Die Polizei geht von einem Gewaltverbrechen aus. Zur genauen Todesursache wollen die Ermittler nichts sagen. Ein Verdacht gegen einen Mann, der am 23. August festgenommen worden war, habe sich zerschlagen, sagte der Polizeisprecher. In den Wagen des Mannes soll die Frau einmal eingestiegen sein.

Die Fundorte liegen zum Teil 20 Kilometer auseinander

Am Morgen des 3. August hatten Spaziergänger ein erstes Leichenteil am Anleger Wittenbergen im westlichen Stadtteil Rissen entdeckt. Die Polizei suchte das Ufer ab und fand ein weiteres Körperteil. Es folgten weitere Funde, an ganz verschiedenen Stellen in Hamburg. Die Orte liegen zum Teil mehr als 20 Kilometer voneinander entfernt. Die Ermittler gehen davon aus, dass der Täter sein Opfer nicht nur zerstückelte, sondern die sterblichen Überreste gezielt über die Gewässer der Stadt verteilte.

Ein Bootsführer in Billbrook entdeckte am 8. August einen im Wasser treibenden Oberkörper ohne Kopf. Am 12. August machte ein Spaziergänger am Billekanal wieder einen grausigen Fund: den im Wasser treibenden Kopf der Frau. Polizeitaucher wurden noch im Goldbekkanal in Winderhude und in der Billwerder Bucht fündig. Inzwischen sucht die Polizei nur noch sporadisch nach weiter fehlenden Teilen der Leiche.

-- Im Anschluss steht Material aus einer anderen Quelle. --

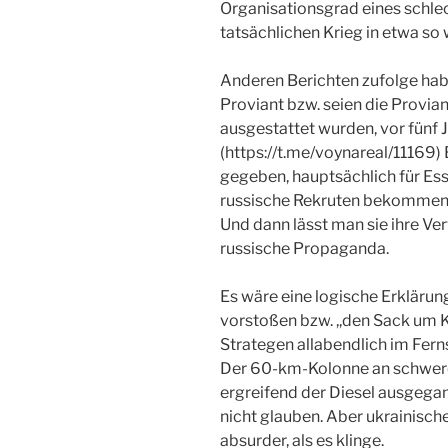
Organisationsgrad eines schle
tatsächlichen Krieg in etwa so
Anderen Berichten zufolge hab
Proviant bzw. seien die Provia
ausgestattet wurden, vor fünf 
(https://t.me/voynareal/11169)
gegeben, hauptsächlich für Es
russische Rekruten bekommen, i
Und dann lässt man sie ihre Ver
russische Propaganda.
Es wäre eine logische Erklärun
vorstoßen bzw. ,,den Sack um K
Strategen allabendlich im Ferns
Der 60-km-Kolonne an schwerem
ergreifend der Diesel ausgega
nicht glauben. Aber ukrainische
absurder, als es klinge.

Die Prostituierten sollten mehr aufeinander achten

Gudrun Greb, Leiterin der Beratungsstelle Ragazza e.V, am Hansaplatz
Gudrun Greb, Leiterin der Beratungsstelle Ragazza e.V, am Hansaplatz © Marcelo Hernandez | Marcelo Hernandez

Besonders unter Prostituierten in St. Georg geht die Angst um. „Natürlich ist die Angst riesig“, sagt die Leiterin der Beratungsstelle Ragazza, Gudrun Greb. Gleichwohl würden die Frauen weiterhin auf die Straße gehen, weil sie aus ökonomischen Gründen gar keine Wahl hätten. Was die Lage verschärfe, sei die Sperrbezirksverordnung. Wer sich dort prostituiere und erwischt werde, riskiere ein Bußgeld von 200 Euro plus 40 Euro Verwaltungsgebühr. Das Anbahnungsgespräch mit einem Freier müsse darum ganz schnell gehen, für Vorsichtsmaßnahmen – etwa eine Kollegin bitten, das Autokennzeichen zu notieren – bleibe keine Zeit.

Die Kontaktverbotsverordnung für Freier von 2012 habe den Druck auf die Prostituierten weiter erhöht. „Die guten Freier sind weggeblieben“, berichteten ihr die Frauen, sagt Greb. Es kämen mehr Männer, denen das Kontaktverbot egal sei, die es aber nutzten, um die Preise zu drücken. Die Ragazza-Leiterin appelliert dennoch an die Prostituierten: „Ihr müsst auf euch achten und genauer hingucken!“

Die Polizei sucht nach einem weißen Wagen

Die Mordkommission geht davon aus, dass der Täter einen weißen Wagen fuhr. Das Fahrzeug habe er am Abend des 1. August an der Straße Rissener Ufer geparkt. Die Ermittler hoffen auf neue Hinweise durch Strandbesucher oder Nutzer des Parkplatzes. In der Nacht zum 2. August soll dort auch ein Wohnmobil gestanden haben. Die Polizei hat die Nutzer des Fahrzeugs um Mithilfe gebeten. Trotz der Aufrufe über Medien und Plakate seien bislang aber kaum Hinweise eingegangen. Die 48-Jährige hatte nach Angaben der Polizei Kinder und wohnte eine Zeit lang in Spanien.